1. Bergoglio, desde que
foi nomeado bispo de Buenos Aires, empenhou-se em transfigurar, a
partir da sua prática, o imaginário religioso do confessionário. Viu
que era preciso fazer dos lugares de tortura psicológica e moral
espaços e tempos de festa, mediante a manifestação da misericórdia
infinita de Deus no comportamento dos confessores.
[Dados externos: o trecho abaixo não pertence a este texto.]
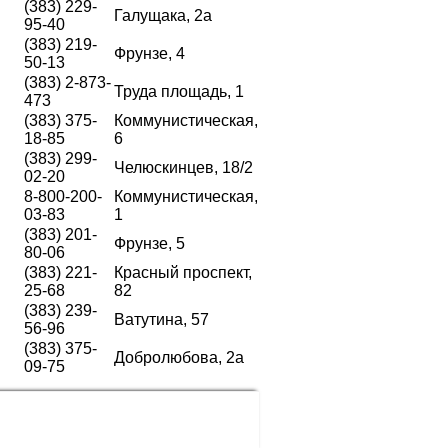
(383) 229-
Галущака, 2а
95-40
(383) 219-
Фрунзе, 4
50-13
(383) 2-873-
Труда площадь, 1
473
(383) 375-
Коммунистическая,
18-85
6
(383) 299-
Челюскинцев, 18/2
02-20
8-800-200-
Коммунистическая,
03-83
1
(383) 201-
Фрунзе, 5
80-06
(383) 221-
Красный проспект,
25-68
82
(383) 239-
Ватутина, 57
56-96
(383) 375-
Добролюбова, 2а
09-75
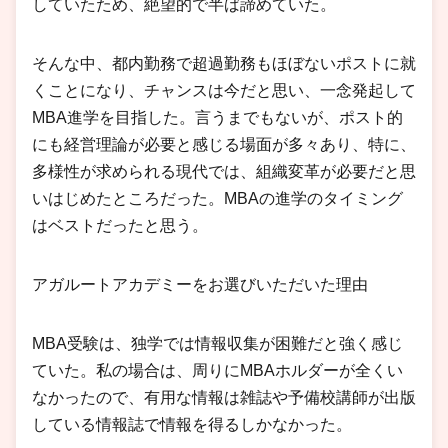
していたため、絶望的で半ば諦めていた。
そんな中、都内勤務で超過勤務もほぼないポストに就
くことになり、チャンスは今だと思い、一念発起して
MBA進学を目指した。言うまでもないが、ポスト的
にも経営理論が必要と感じる場面が多々あり、特に、
多様性が求められる現代では、組織変革が必要だと思
いはじめたところだった。MBAの進学のタイミング
はベストだったと思う。
アガルートアカデミーをお選びいただいた理由
MBA受験は、独学では情報収集が困難だと強く感じ
ていた。私の場合は、周りにMBAホルダーが全くい
なかったので、有用な情報は雑誌や予備校講師が出版
している情報誌で情報を得るしかなかった。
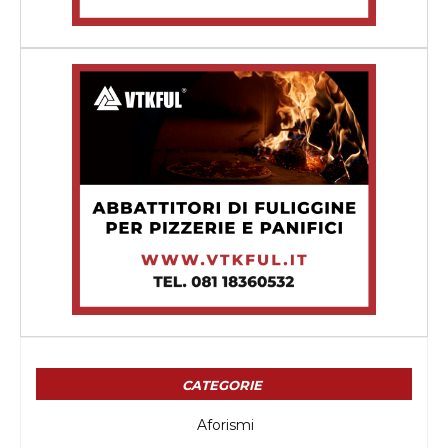
CATEGORIE
Aforismi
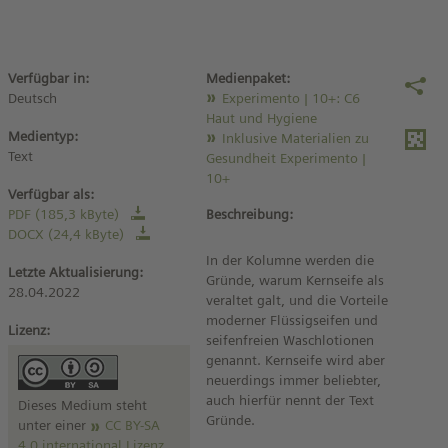
Verfügbar in:
Medienpaket:
Deutsch
Experimento | 10+: C6
Haut und Hygiene
Medientyp:
Inklusive Materialien zu
Text
Gesundheit Experimento |
10+
Verfügbar als:
PDF (185,3 kByte)
Beschreibung:
DOCX (24,4 kByte)
In der Kolumne werden die
Letzte Aktualisierung:
Gründe, warum Kernseife als
28.04.2022
veraltet galt, und die Vorteile
moderner Flüssigseifen und
Lizenz:
seifenfreien Waschlotionen
genannt. Kernseife wird aber
neuerdings immer beliebter,
auch hierfür nennt der Text
Dieses Medium steht
Gründe.
unter einer
CC BY-SA
4.0 international Lizenz
.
O sacramento de reconciliação tem e teve
muitos nomes, até o de “tribunal”. Numa aula de teologia dos
Sacramentos, um estudante, ao ouvir tal designação, exclamou: só podia
ser um tribunal fascista! Para o Papa Francisco, o confessionário
tornou-se um dos lugares da prática mais profunda da sua teologia da
libertação e da sua actuação pastoral.
No passado dia 9 de Fevereiro, na celebração
da Eucaristia, rodeado de franciscanos Capuchinhos, disse-lhes
directamente: “a vossa tradição é a do perdão, oferecer o perdão”. Só
aquele que se sente pecador pode ser um grande perdoador no
confessionário. Os que se julgam puros e mestres sabem apenas
condenar.
O argentino universalizou depois, de modo
coloquial, a sua exortação[i]:
“Falo-vos como irmão e, em vós, gostaria de falar a todos os
confessores, especialmente neste Ano da Misericórdia: o
confessionário existe para perdoar. Se tu não puderes dar a
absolvição – admito esta hipótese – «não maltrates!» A pessoa procura
conforto, perdão, paz na sua alma; quer encontrar um sacerdote que a
abrace, lhe diga e lhe faça sentir: «Deus ama-te!» Lamento ter de o
dizer, mas quantas pessoas se queixam – creio que a maioria de nós já
terá ouvido esta observação: «nunca me vou confessar porque certa vez
me perguntaram, fizeram-me isto e aquilo …» Por favor! “
Finalmente, com humor carinhoso, apresentou o
exemplo de um grande perdoador capuchinho que ele conheceu. Tinha
sempre pessoas em fila de espera para se confessarem. “Uma vez, ao
visitá-lo, disse-me: Tu és bispo e podes esclarecer-me: eu penso que
peco porque perdoo demais; ando com este escrúpulo, mas encontro
sempre o modo de perdoar”. Que fazes, perguntou-lhe Bergoglio, quando
te sentes assim? “Olha, vou à capela e, diante do tabernáculo, digo:
desculpa-me, Senhor, perdoa-me, penso que hoje perdoei demais. Mas,
foste tu, Senhor, quem me deu este mau exemplo”.
2. O
Sumo Pontífice aproveitou a ocasião para tornar o seu discurso ainda
mais abrangente: “Existem outras linguagens na vida. Não há apenas a
palavra. Temos também os gestos. Se uma pessoa se aproxima de mim, no
confessionário, é porque sente algo que lhe pesa, do qual deseja
libertar-se. Talvez não saiba como dizer, mas o gesto fala. Se esta
pessoa se aproxima, é porque gostaria de mudar, deixar de fazer isto
ou aquilo, de se transformar, ser pessoa de outra maneira. Isto é dito
através deste gesto de aproximação. Não é preciso fazer perguntas do
género: mas tu ?... Se alguém se aproxima é porque na sua alma quer
mudar. Mas muitas vezes está condicionada pela sua psicologia, pela
sua vida, pela sua situação… Ad impossibilia nemo tenetur”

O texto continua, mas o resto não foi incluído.